Although he was born in the northern Basque area of Spain and obtained his early education there, Ignatius eventually made his way to the University of Paris, where he met the men who would become his earliest companions and the founding members of the Company of Jesus. (Fascinating to at least this Presbyterian is that Ignatius was a contemporary of the early Protestant reformers, and that he and John Calvin attended the University of Paris at the same time.)
My quest evenutally focused in on Montmartre and on the tiny church at the foot of Sacre'-Coeur known as the Chapel of the Martyrs. Sacre'-Couer is a famous landmark in Paris if for no reason other than its singular appearance on a hillside to the north of the city. Tourists who know nothing about it from a religious or historical standpoint still recognize it when they see it from the towers of Notre Dame or the top floor of the Centre Pompidou from its image on hundreds of postcards and guidebooks.
Almsot no one has heard of the Chapel of the Martyrs, and probably very few people stumble across it, located as it is on a side street slightly out of the way of the usual Montmartre walking routes. I was at something of a loss myself, until at the very last minute I stumbled across an article giving the address and indicating that it might be open on Friday afternoons.
"Okay," I announced, our first full day in Paris being also our only Friday there, "we are off on a quest for the first Jesuits," seven men who met in the Chapel of the Martyrs and made their first vows among themselves on August 15, 1534. The chapel itself was, like many of the sacred buildings in France, destroyed during the French Revolution and rebuilt during the next century.

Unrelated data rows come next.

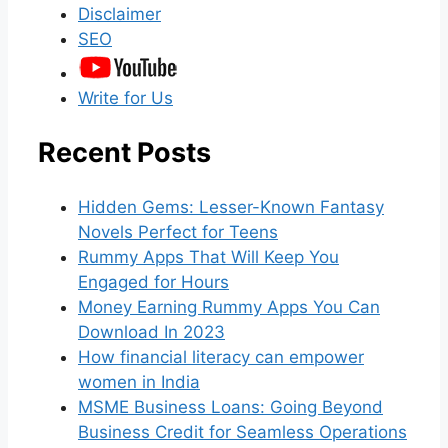
Disclaimer
SEO
Write for Us
Recent Posts
Hidden Gems: Lesser-Known Fantasy
Novels Perfect for Teens
Rummy Apps That Will Keep You
Engaged for Hours
Money Earning Rummy Apps You Can
Download In 2023
How financial literacy can empower
women in India
MSME Business Loans: Going Beyond
Business Credit for Seamless Operations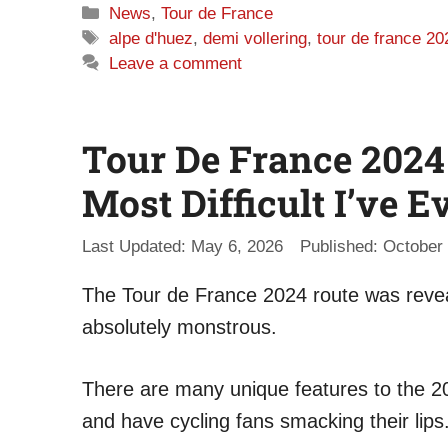
Categories
News
,
Tour de France
Tags
alpe d'huez
,
demi vollering
,
tour de france 20
Leave a comment
Tour De France 2024
Most Difficult I’ve E
May 6, 2026
October 
The Tour de France 2024 route was revea
absolutely monstrous.
There are many unique features to the 20
and have cycling fans smacking their lips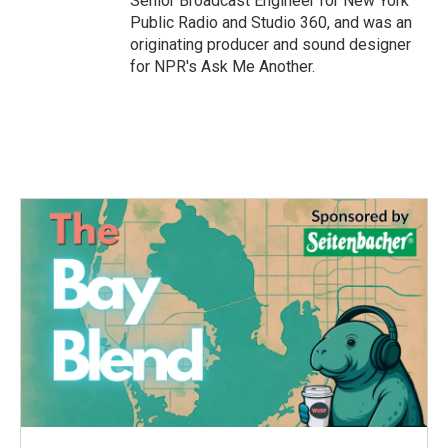
Senior Broadcast Engineer for New York
Public Radio and Studio 360, and was an
originating producer and sound designer
for NPR's Ask Me Another.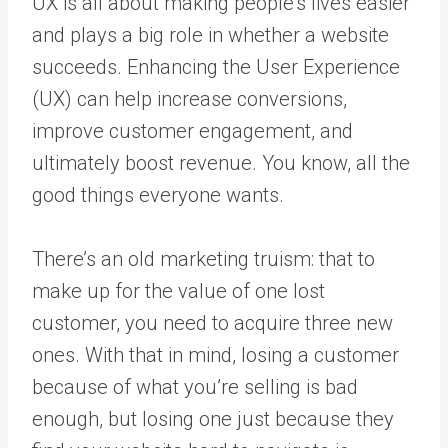
UX is all about making people’s lives easier
and plays a big role in whether a website
succeeds. Enhancing the User Experience
(UX) can help increase conversions,
improve customer engagement, and
ultimately boost revenue. You know, all the
good things everyone wants.
There’s an old marketing truism: that to
make up for the value of one lost
customer, you need to acquire three new
ones. With that in mind, losing a customer
because of what you’re selling is bad
enough, but losing one just because they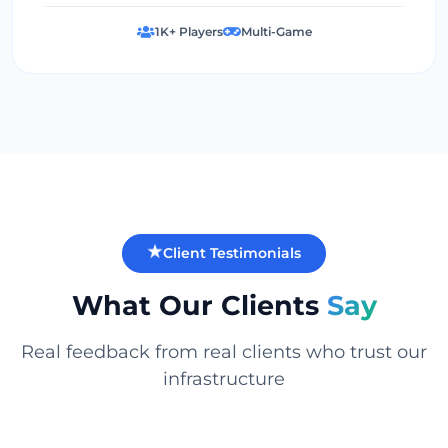
1K+ Players
Multi-Game
Client Testimonials
What Our Clients
Say
Real feedback from real clients who trust our
infrastructure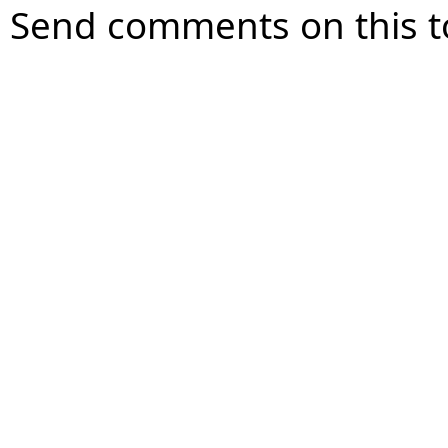
Send comments on this t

We found it nestled on a busy side street, almost hidden behind scaffolding, but with a sign indicating that it would open at 3:00. Having arrived early in the afternoon, we went on up to wander around Sacre'-Coeur and Montmartre. Photography is not permitted inside basilicia, and it was barely light enough even to see the mosaics lining the side chapel walls, including one extensively illustrated by portions of the Jesuit story and another featuring St. Angela Merici (of interest to me since I went to an Ursuline school for a time). (Look for photos of Monmartre in another entry.)

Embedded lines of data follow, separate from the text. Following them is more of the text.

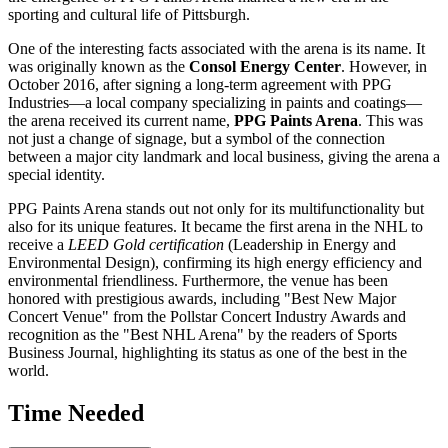
sporting and cultural life of
Pittsburgh
.
One of the interesting facts associated with the arena is its name. It
was originally known as the
Consol Energy Center
. However, in
October 2016, after signing a long-term agreement with PPG
Industries—a local company specializing in paints and coatings—
the arena received its current name,
PPG Paints Arena
. This was
not just a change of signage, but a symbol of the connection
between a major city landmark and local business, giving the arena a
special identity.
PPG Paints Arena stands out not only for its multifunctionality but
also for its unique features. It became the first arena in the NHL to
receive a
LEED Gold certification
(Leadership in Energy and
Environmental Design), confirming its high energy efficiency and
environmental friendliness. Furthermore, the venue has been
honored with prestigious awards, including "Best New Major
Concert Venue" from the Pollstar Concert Industry Awards and
recognition as the "Best NHL Arena" by the readers of Sports
Business Journal, highlighting its status as one of the best in the
world.
Time Needed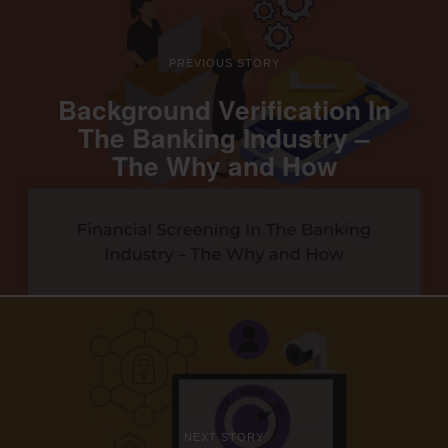
PREVIOUS STORY
Background Verification In
The Banking Industry –
The Why and How
NEXT STORY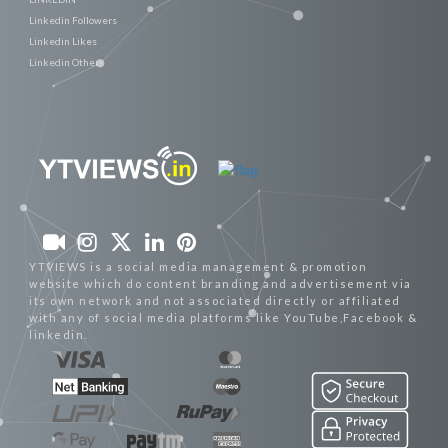
Linkedin Followers
Linkedin Likes
Linkedin Others
YTVIEWS is a social media management & promotion
website which do content branding and advertisement via
its own network and not associated directly or affiliated
with any of social media platforms like YouTube,Facebook &
linkedin.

As the afternoon waned, we found our way back down the hill to the Chapel of the Martyrs, nestled partway underground at the end of a short corridor. The chapel itself is maintained with the simplest of decors -- whitewashed walls, clear windows, a plain altar, and a large oil painting on the wall of the Jesuits making their vows at that spot. I won't try to convey what it meant to me to sit there quietly for an hour, to pray and absorb the powerful event that had taken place there but, after nearly a year in the company of Ignatius, it was one of the most moving experiences of my life. In another week I would be en route to Iona, frequently mentioned as one of the earth's thin places, where the seen and unseen worlds seem almost to meet, but I had already found a thin place under the bustle of Montmartre.

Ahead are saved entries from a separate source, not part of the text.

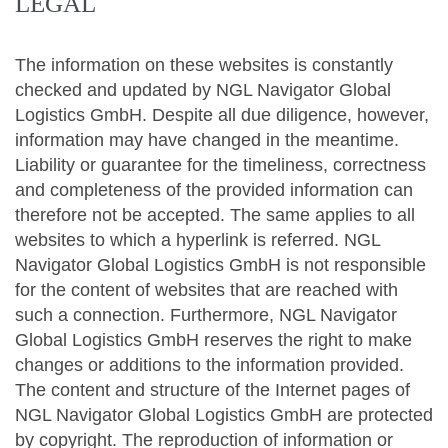
LEGAL
The information on these websites is constantly
checked and updated by NGL Navigator Global
Logistics GmbH. Despite all due diligence, however,
information may have changed in the meantime.
Liability or guarantee for the timeliness, correctness
and completeness of the provided information can
therefore not be accepted. The same applies to all
websites to which a hyperlink is referred. NGL
Navigator Global Logistics GmbH is not responsible
for the content of websites that are reached with
such a connection. Furthermore, NGL Navigator
Global Logistics GmbH reserves the right to make
changes or additions to the information provided.
The content and structure of the Internet pages of
NGL Navigator Global Logistics GmbH are protected
by copyright. The reproduction of information or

As my own retreat neared its conclusion last month, I became obsessed with early Jesuit history and so, at the same time that I was reading about Celtic Christianity in western Europe in preparation for the trip to Iona, I was also soaking up information about the Jesuits and their beginnings 1000 years later. And while I had initially planned a trip to Paris in large part for the purpose of getting to Chartres, the Jesuits found their way into my objectives, too.
Although he was born in the northern Basque area of Spain and obtained his early education there, Ignatius eventually made his way to the University of Paris, where he met the men who would become his earliest companions and the founding members of the Company of Jesus. (Fascinating to at least this Presbyterian is that Ignatius was a contemporary of the early Protestant reformers, and that he and John Calvin attended the University of Paris at the same time.)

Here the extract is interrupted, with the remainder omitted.